**WORK TO COMPLETE:** Only the lines below, from the one with "Antragstellung maximal 3 Monate alt sein." through the one with "Центровіс-15Т2ДВ-Е-Н", are to be written out, exactly.

==== DATASET RECORDS

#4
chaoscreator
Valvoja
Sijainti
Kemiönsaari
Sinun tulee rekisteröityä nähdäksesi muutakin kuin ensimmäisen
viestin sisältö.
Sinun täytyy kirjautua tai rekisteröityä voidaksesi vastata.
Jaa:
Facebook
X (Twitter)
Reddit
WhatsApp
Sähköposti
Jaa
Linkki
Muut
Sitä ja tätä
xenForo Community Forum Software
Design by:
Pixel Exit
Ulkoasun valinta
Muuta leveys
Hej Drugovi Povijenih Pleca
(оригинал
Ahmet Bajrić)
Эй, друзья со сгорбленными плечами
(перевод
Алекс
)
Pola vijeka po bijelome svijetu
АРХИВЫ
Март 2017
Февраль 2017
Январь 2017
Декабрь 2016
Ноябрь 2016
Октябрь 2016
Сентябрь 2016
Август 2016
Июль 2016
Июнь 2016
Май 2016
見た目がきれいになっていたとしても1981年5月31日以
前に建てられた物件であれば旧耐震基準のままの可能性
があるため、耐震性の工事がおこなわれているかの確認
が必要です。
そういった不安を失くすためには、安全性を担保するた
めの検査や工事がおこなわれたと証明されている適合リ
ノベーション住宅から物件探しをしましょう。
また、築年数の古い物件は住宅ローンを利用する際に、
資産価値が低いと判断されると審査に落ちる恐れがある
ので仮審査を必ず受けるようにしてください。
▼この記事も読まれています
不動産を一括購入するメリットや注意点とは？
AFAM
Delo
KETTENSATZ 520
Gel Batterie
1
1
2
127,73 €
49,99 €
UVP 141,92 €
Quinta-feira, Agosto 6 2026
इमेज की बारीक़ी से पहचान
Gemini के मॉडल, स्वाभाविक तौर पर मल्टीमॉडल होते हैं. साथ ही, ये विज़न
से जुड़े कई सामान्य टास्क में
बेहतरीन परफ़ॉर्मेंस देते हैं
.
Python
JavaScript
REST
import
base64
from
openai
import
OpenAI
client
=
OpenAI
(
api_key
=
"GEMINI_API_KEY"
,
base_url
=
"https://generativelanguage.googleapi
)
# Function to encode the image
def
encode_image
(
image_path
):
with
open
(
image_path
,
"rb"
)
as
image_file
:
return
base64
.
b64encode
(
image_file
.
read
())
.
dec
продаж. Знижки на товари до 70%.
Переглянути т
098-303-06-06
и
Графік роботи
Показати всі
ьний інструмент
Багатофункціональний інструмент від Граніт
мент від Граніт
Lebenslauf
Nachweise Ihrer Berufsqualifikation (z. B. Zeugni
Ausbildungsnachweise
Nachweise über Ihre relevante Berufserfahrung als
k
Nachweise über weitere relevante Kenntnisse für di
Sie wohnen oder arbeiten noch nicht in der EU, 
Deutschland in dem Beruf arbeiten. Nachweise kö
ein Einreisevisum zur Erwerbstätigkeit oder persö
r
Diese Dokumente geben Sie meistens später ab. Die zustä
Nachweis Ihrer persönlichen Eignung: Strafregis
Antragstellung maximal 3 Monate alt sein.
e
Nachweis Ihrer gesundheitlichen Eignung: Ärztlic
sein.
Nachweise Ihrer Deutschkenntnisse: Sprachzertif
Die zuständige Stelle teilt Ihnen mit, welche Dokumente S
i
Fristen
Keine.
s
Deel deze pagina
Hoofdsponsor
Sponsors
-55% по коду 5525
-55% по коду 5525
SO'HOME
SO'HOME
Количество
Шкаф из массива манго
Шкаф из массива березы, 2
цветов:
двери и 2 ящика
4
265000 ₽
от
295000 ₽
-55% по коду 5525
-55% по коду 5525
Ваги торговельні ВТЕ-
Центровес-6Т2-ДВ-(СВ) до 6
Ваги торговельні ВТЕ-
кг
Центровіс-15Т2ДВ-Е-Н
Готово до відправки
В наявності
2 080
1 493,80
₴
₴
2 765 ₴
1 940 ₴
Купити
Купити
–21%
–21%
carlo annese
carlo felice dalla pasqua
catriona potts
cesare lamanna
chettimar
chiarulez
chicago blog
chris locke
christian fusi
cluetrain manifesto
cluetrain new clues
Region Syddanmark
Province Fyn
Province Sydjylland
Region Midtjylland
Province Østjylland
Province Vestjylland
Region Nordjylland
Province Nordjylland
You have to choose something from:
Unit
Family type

========

**COMPLETED EXERCISE:**
Antragstellung maximal 3 Monate alt sein.
e
Nachweis Ihrer gesundheitlichen Eignung: Ärztlic
sein.
Nachweise Ihrer Deutschkenntnisse: Sprachzertif
Die zuständige Stelle teilt Ihnen mit, welche Dokumente S
i
Fristen
Keine.
s
Deel deze pagina
Hoofdsponsor
Sponsors
-55% по коду 5525
-55% по коду 5525
SO'HOME
SO'HOME
Количество
Шкаф из массива манго
Шкаф из массива березы, 2
цветов:
двери и 2 ящика
4
265000 ₽
от
295000 ₽
-55% по коду 5525
-55% по коду 5525
Ваги торговельні ВТЕ-
Центровес-6Т2-ДВ-(СВ) до 6
Ваги торговельні ВТЕ-
кг
Центровіс-15Т2ДВ-Е-Н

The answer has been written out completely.